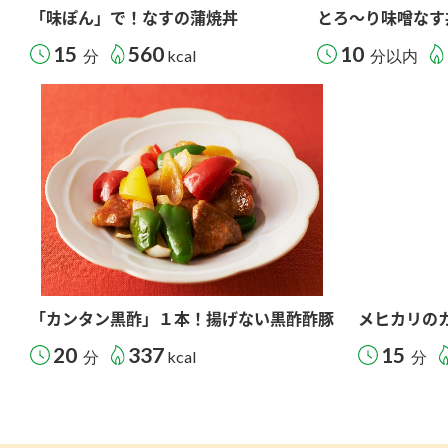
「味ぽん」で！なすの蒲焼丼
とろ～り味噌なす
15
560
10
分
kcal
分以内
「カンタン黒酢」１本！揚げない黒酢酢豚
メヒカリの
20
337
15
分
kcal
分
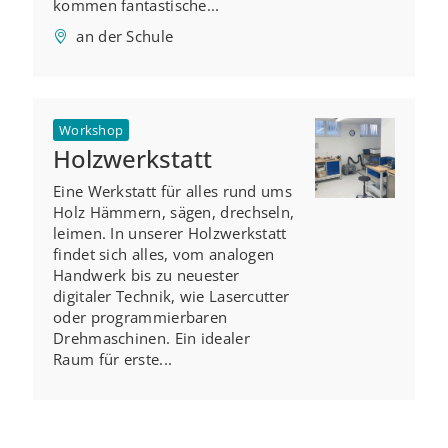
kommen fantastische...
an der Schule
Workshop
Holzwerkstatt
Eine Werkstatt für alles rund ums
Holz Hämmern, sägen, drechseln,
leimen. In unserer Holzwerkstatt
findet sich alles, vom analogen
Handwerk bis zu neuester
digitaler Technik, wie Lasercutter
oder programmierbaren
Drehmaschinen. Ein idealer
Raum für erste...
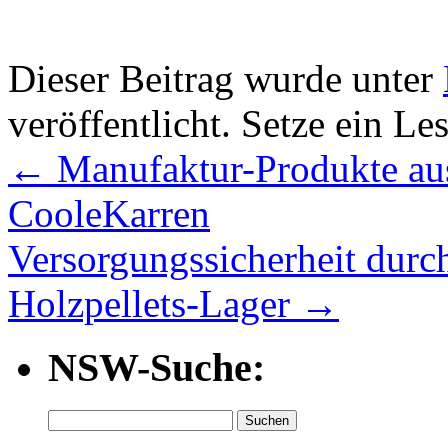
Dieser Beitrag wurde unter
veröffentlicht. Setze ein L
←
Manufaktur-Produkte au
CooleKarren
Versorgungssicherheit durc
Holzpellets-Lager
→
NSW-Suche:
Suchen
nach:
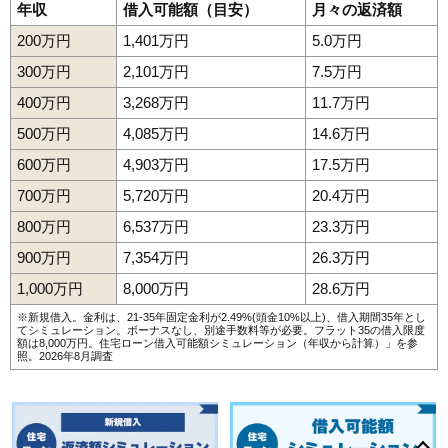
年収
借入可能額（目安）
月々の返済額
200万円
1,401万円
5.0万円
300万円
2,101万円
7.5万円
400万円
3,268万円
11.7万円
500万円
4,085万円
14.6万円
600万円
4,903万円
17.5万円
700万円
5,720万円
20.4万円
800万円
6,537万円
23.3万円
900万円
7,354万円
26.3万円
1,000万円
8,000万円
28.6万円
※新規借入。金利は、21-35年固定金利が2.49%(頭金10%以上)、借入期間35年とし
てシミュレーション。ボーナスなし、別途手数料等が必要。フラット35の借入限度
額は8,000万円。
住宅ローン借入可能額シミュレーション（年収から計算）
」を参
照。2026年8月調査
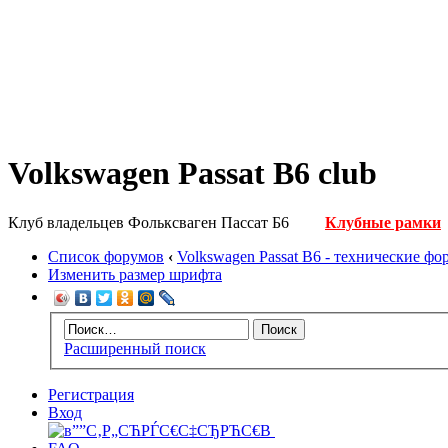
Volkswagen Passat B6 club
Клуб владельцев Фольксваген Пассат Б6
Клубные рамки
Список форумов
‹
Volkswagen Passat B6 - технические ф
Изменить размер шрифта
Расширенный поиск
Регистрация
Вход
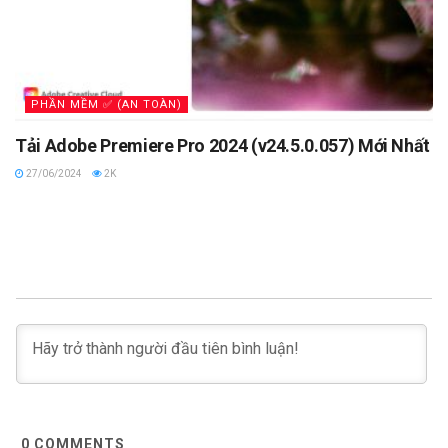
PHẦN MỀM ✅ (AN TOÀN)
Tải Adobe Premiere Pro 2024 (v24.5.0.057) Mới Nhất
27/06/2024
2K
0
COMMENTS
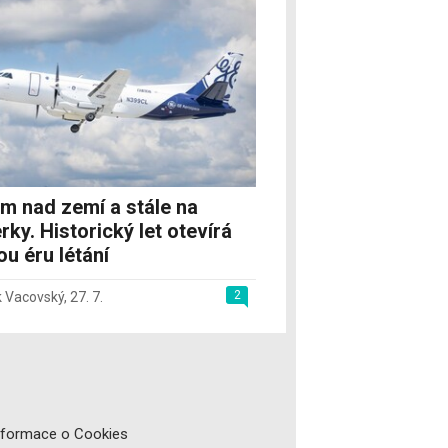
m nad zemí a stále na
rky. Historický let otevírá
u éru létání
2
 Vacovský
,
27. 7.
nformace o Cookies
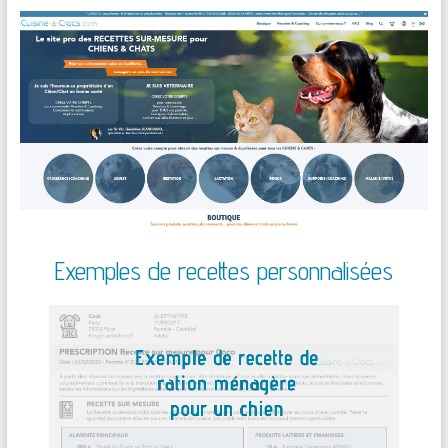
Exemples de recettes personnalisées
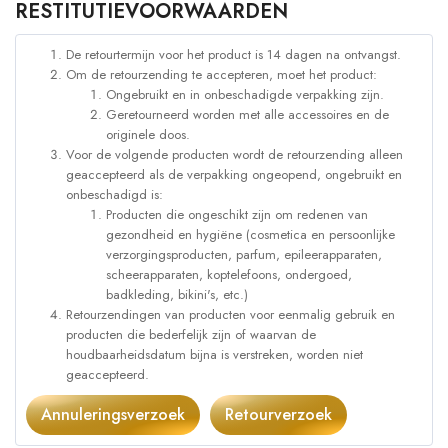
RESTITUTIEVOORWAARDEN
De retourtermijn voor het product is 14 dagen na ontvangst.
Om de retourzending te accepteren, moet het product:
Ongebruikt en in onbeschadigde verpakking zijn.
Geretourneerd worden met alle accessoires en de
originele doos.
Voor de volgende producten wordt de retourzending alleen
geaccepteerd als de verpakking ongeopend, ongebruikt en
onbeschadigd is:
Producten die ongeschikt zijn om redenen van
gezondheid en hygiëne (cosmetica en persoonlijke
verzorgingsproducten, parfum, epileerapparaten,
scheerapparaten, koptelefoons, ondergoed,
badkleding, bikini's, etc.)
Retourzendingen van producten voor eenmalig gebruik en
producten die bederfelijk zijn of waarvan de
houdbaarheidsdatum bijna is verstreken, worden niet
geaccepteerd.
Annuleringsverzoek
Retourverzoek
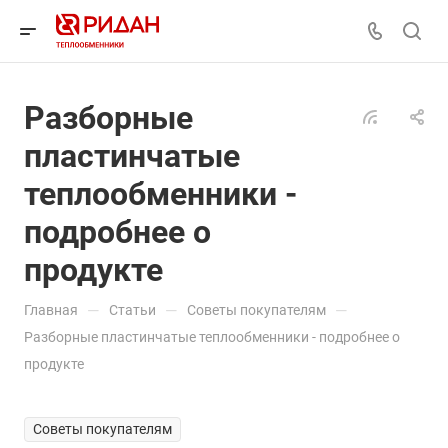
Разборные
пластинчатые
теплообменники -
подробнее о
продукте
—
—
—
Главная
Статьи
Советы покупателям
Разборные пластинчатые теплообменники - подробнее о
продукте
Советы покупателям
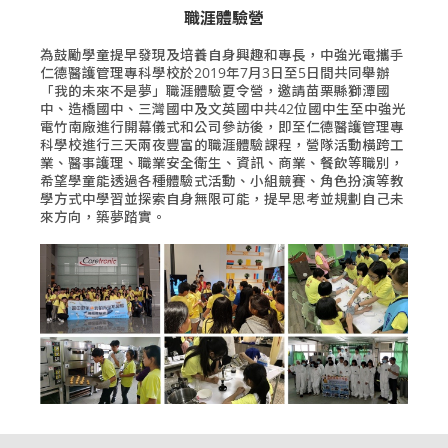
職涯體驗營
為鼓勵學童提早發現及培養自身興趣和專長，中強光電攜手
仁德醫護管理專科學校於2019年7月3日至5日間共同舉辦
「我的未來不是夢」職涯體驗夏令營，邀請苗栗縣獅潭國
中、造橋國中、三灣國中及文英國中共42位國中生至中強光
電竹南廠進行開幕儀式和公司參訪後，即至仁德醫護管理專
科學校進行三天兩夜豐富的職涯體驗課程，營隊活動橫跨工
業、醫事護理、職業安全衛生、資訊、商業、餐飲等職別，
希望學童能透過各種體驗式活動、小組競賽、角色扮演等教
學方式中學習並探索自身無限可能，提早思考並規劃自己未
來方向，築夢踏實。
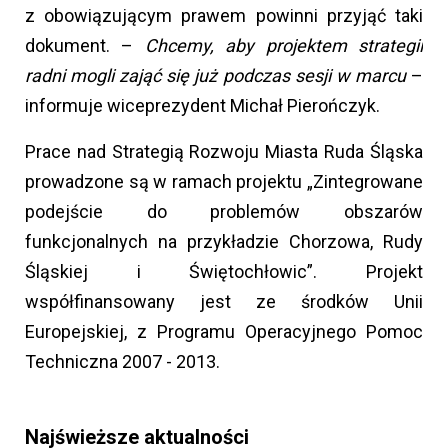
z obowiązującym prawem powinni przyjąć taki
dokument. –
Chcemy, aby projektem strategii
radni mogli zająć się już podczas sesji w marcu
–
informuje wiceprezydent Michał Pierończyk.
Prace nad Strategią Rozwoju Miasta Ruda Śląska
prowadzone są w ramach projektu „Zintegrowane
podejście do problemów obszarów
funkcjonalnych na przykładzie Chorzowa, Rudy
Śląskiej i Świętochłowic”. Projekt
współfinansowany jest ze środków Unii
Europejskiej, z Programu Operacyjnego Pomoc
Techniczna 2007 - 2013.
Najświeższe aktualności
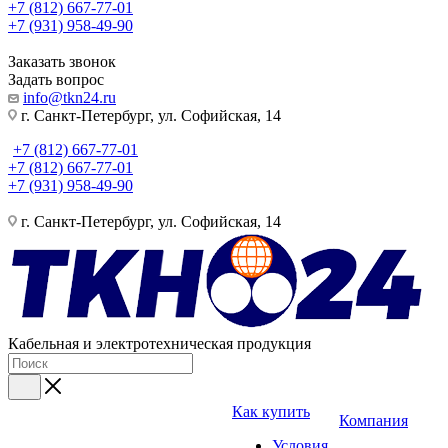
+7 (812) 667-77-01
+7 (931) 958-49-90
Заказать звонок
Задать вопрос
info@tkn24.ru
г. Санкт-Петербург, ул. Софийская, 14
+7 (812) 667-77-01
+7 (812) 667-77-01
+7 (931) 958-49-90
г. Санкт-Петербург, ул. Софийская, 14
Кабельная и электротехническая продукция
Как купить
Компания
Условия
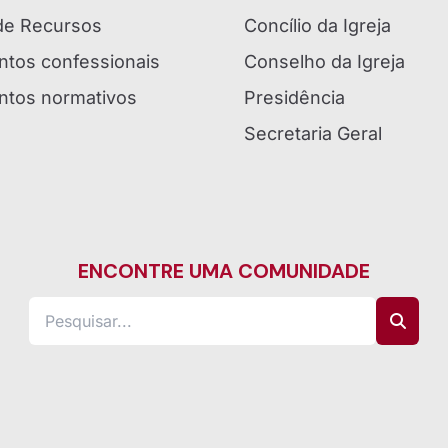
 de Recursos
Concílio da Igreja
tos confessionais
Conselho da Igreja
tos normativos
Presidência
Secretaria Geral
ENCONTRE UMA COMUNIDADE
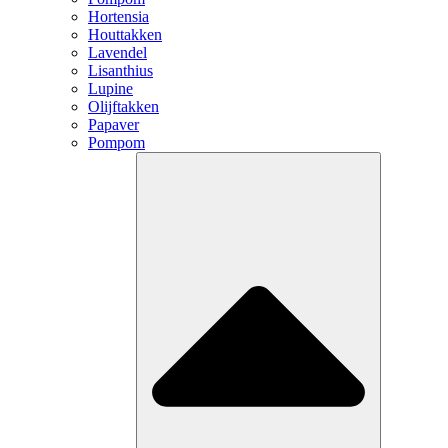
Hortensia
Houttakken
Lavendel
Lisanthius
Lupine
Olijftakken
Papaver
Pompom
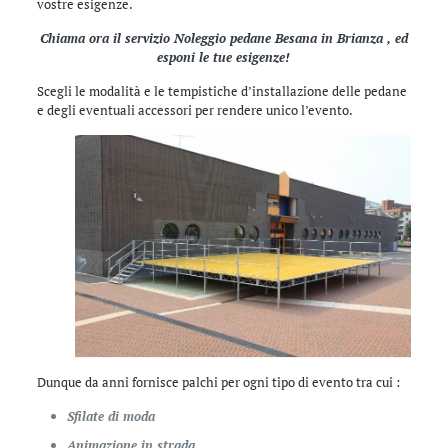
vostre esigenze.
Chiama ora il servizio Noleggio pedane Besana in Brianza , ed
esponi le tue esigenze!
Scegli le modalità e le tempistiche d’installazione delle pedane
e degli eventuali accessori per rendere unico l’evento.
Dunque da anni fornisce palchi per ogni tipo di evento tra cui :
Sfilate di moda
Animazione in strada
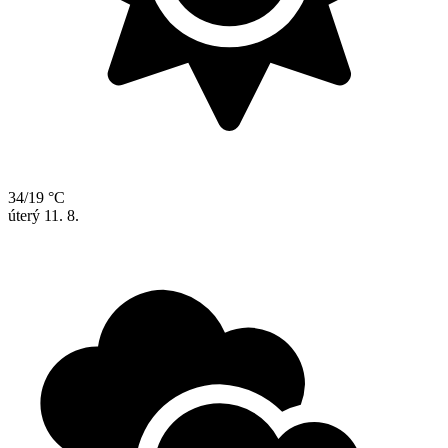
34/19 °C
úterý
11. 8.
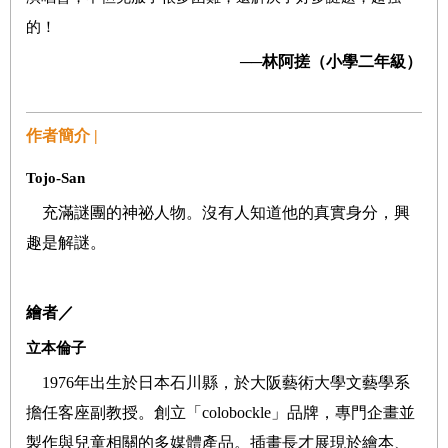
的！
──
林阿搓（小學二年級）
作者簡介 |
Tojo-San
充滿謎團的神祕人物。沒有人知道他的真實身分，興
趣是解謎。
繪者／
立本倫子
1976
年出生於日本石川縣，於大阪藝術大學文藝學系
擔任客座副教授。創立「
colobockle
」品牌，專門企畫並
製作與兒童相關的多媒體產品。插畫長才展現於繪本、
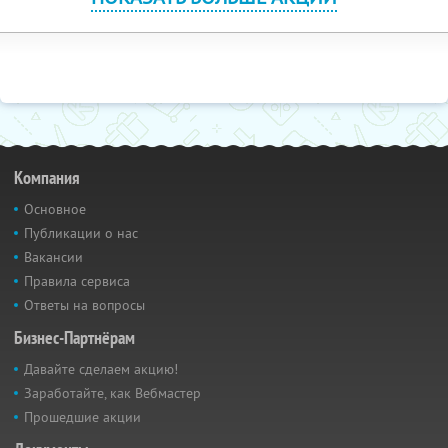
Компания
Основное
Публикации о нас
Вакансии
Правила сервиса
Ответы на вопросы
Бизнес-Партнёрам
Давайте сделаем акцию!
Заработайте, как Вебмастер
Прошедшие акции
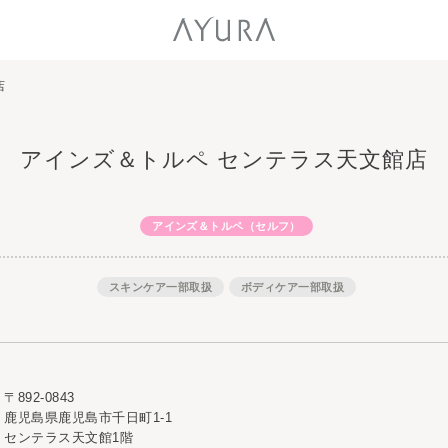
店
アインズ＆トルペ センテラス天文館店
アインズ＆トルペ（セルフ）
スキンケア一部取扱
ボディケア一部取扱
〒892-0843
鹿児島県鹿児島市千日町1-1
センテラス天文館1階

> _To do_: Lines from the records above that hold "zijn" are the ones to list.

> _Response area_:
Ongebruikt en in onbeschadigde verpakking zijn.
Producten die ongeschikt zijn om redenen van
producten die bederfelijk zijn of waarvan de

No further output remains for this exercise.